Will human behavior determine your next cybersecurity breach?

In the face of rising cyber risks, businesses often turn to new technological tools. However, evidence increasingly suggests that the true battleground lies not within IT systems, but among the individuals using this technology. The 2025 Verizon Data Breach Investigations Report indicates that nearly 60% of breaches involve human factors such as manipulation, mistakes, or misuse. While technology is essential, it falls short if users can still be deceived.

The gap between knowledge and action under pressure is widening, exacerbated by AI-enhanced social engineering that delivers flawless emails, credible voices, and convincing video calls at scale. A notable incident in Hong Kong saw a finance worker duped into transferring over $25 million due to a deepfake video conference. The criminals exploited routine human behavior rather than breaking encryption.

Awareness training alone has proven insufficient. Many organizations conduct simulations and annual training, but breaches continue due to behavior in critical moments. This is where human risk analytics can make a difference.

Human risk analytics involves the continuous assessment of how individuals interact with communications and systems, using these patterns to predict and mitigate risk. It shifts the focus from mere test passing to analyzing typical behaviors and identifying risky deviations.

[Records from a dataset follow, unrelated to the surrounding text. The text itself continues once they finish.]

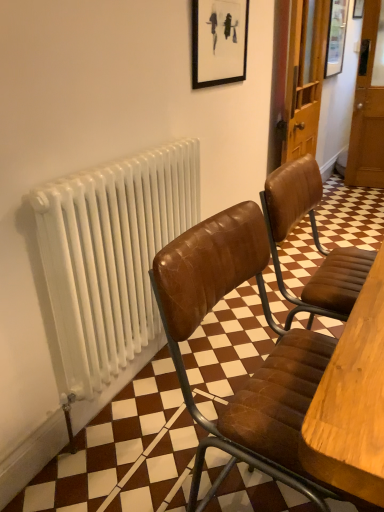 This screenshot has height=512, width=384. Describe the element at coordinates (111, 257) in the screenshot. I see `white metallic radiator at left` at that location.

Where is `white metallic radiator at left`? This screenshot has height=512, width=384. white metallic radiator at left is located at coordinates (111, 257).

What is the approximate width of white metallic radiator at left?

white metallic radiator at left is 4.47 centimeters in width.

The width and height of the screenshot is (384, 512). What are the coordinates of `wooden picture frame at upper right` in the screenshot? It's located at (336, 37).

From the picture: Measure the distance between wooden picture frame at upper right and camera.

The distance of wooden picture frame at upper right from camera is 3.48 meters.

What do you see at coordinates (336, 37) in the screenshot?
I see `wooden picture frame at upper right` at bounding box center [336, 37].

Find the location of a particular element. white metallic radiator at left is located at coordinates coord(111,257).

Considering the relative positions of wooden picture frame at upper right and white metallic radiator at left in the image provided, is wooden picture frame at upper right to the left of white metallic radiator at left from the viewer's perspective?

Incorrect, wooden picture frame at upper right is not on the left side of white metallic radiator at left.

Which is in front, wooden picture frame at upper right or white metallic radiator at left?

Positioned in front is white metallic radiator at left.

Between point (334, 62) and point (77, 295), which one is positioned in front?

The point (77, 295) is closer.

From the image's perspective, is wooden picture frame at upper right positioned above or below white metallic radiator at left?

From the image's perspective, wooden picture frame at upper right appears above white metallic radiator at left.

From a real-world perspective, between wooden picture frame at upper right and white metallic radiator at left, who is vertically higher?

From a 3D spatial view, wooden picture frame at upper right is above.

In the scene shown: Looking at their sizes, would you say wooden picture frame at upper right is wider or thinner than white metallic radiator at left?

wooden picture frame at upper right is wider than white metallic radiator at left.

Which of these two, wooden picture frame at upper right or white metallic radiator at left, stands taller?

With more height is wooden picture frame at upper right.

Does wooden picture frame at upper right have a larger size compared to white metallic radiator at left?

Yes, wooden picture frame at upper right is bigger than white metallic radiator at left.

From the picture: Does wooden picture frame at upper right contain white metallic radiator at left?

No, white metallic radiator at left is not inside wooden picture frame at upper right.

In the scene shown: Is wooden picture frame at upper right next to white metallic radiator at left and touching it?

No, wooden picture frame at upper right is not touching white metallic radiator at left.

Is wooden picture frame at upper right aimed at white metallic radiator at left?

No, wooden picture frame at upper right is not facing towards white metallic radiator at left.

At what (x,y) coordinates should I click in order to perform the action: click on picture frame to the right of white metallic radiator at left. Please return your answer as a coordinate pair (x, y). Looking at the image, I should click on (336, 37).

Considering the relative positions of white metallic radiator at left and wooden picture frame at upper right in the image provided, is white metallic radiator at left to the left of wooden picture frame at upper right from the viewer's perspective?

Yes, white metallic radiator at left is to the left of wooden picture frame at upper right.

Which object is closer to the camera, white metallic radiator at left or wooden picture frame at upper right?

white metallic radiator at left.

Between point (198, 181) and point (342, 52), which one is positioned in front?

Positioned in front is point (198, 181).

From the image's perspective, is white metallic radiator at left above or below wooden picture frame at upper right?

Based on their image positions, white metallic radiator at left is located beneath wooden picture frame at upper right.

From a real-world perspective, is white metallic radiator at left physically above wooden picture frame at upper right?

Incorrect, from a real-world perspective, white metallic radiator at left is lower than wooden picture frame at upper right.

Is white metallic radiator at left wider than wooden picture frame at upper right?

No.

Is white metallic radiator at left taller than wooden picture frame at upper right?

In fact, white metallic radiator at left may be shorter than wooden picture frame at upper right.

Considering the sizes of objects white metallic radiator at left and wooden picture frame at upper right in the image provided, who is bigger, white metallic radiator at left or wooden picture frame at upper right?

With larger size is wooden picture frame at upper right.

Do you think white metallic radiator at left is within wooden picture frame at upper right, or outside of it?

white metallic radiator at left exists outside the volume of wooden picture frame at upper right.

Is white metallic radiator at left next to wooden picture frame at upper right?

No, white metallic radiator at left is not touching wooden picture frame at upper right.

Is white metallic radiator at left facing away from wooden picture frame at upper right?

No, wooden picture frame at upper right is not at the back of white metallic radiator at left.

The width and height of the screenshot is (384, 512). Identify the location of picture frame located above the white metallic radiator at left (from the image's perspective). (336, 37).

Locate an element on the screen. picture frame lying on the right of white metallic radiator at left is located at coordinates (336, 37).

This screenshot has width=384, height=512. Find the location of `picture frame located above the white metallic radiator at left (from a real-world perspective)`. picture frame located above the white metallic radiator at left (from a real-world perspective) is located at coordinates (336, 37). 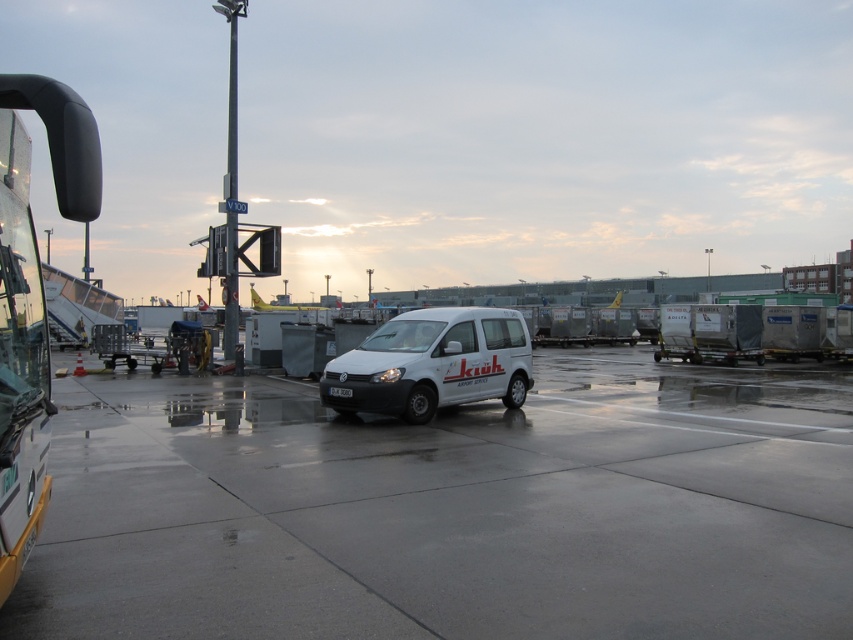 Question: Is white concrete tarmac at center bigger than white matte van at center?

Choices:
 (A) no
 (B) yes

Answer: (B)

Question: Which of the following is the farthest from the observer?

Choices:
 (A) white concrete tarmac at center
 (B) matte black bus at left

Answer: (A)

Question: Considering the relative positions of matte black bus at left and white matte van at center in the image provided, where is matte black bus at left located with respect to white matte van at center?

Choices:
 (A) above
 (B) below

Answer: (A)

Question: Can you confirm if white concrete tarmac at center is positioned to the left of white matte van at center?

Choices:
 (A) no
 (B) yes

Answer: (A)

Question: Which object appears farthest from the camera in this image?

Choices:
 (A) matte black bus at left
 (B) white matte van at center
 (C) white concrete tarmac at center

Answer: (B)

Question: Among these objects, which one is nearest to the camera?

Choices:
 (A) white matte van at center
 (B) matte black bus at left

Answer: (B) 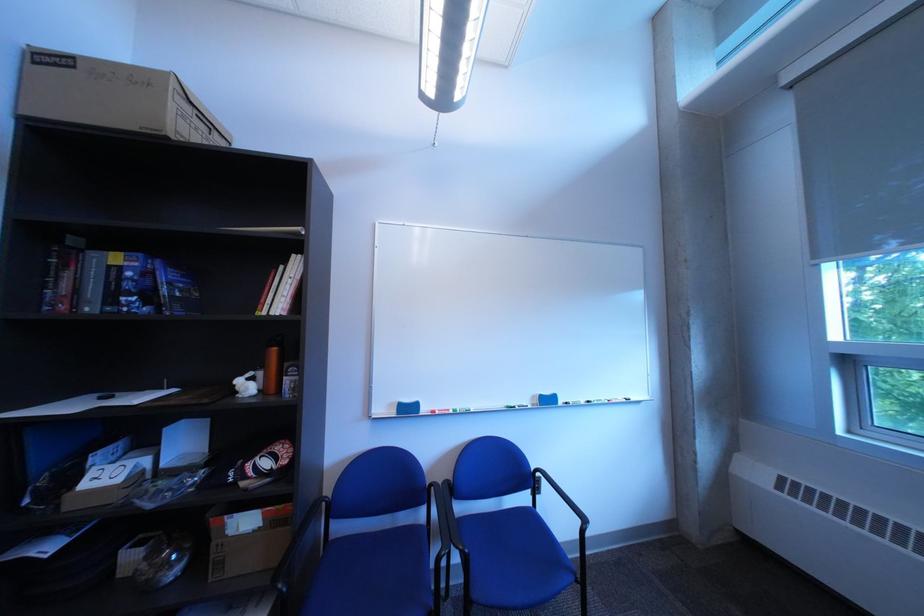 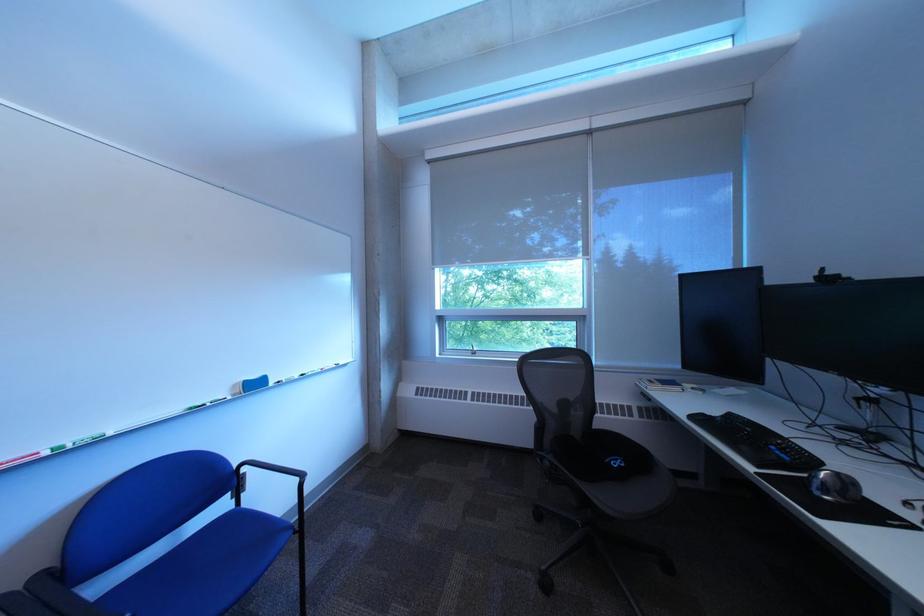 Where in the second image is the point corresponding to pixel 545 506 from the first image?

(248, 508)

Practical applications include detecting employees who frequently click on high-risk links, flagging anomalies like sudden payment instructions or unusual communication patterns, and correlating identity signals with risky actions. These clues, when combined, create a comprehensive risk profile for individuals and messages, enabling timely interventions.

For example, if a junior finance analyst receives a suspicious payment request from a “CEO,” human risk analytics might flag the message based on several factors, such as new bank details, unusual timing, and atypical communication. Interventions could include temporarily holding payments, prompting verification through secure channels, and requiring additional authentication.

Successful programs in the Asia-Pacific region adhere to five principles: focusing on the human layer, personalizing risk without stigmatizing, making interventions immediate, tracking outcomes rather than effort, and building trust through transparency.

Ultimately, this is about integrating technology with human behavior. While controls like email authentication and identity security remain important, the key is ensuring that employees pause and verify before making critical decisions. In an era of AI-generated deception, optimizing for human behavior is crucial for preventing the next cybersecurity breach.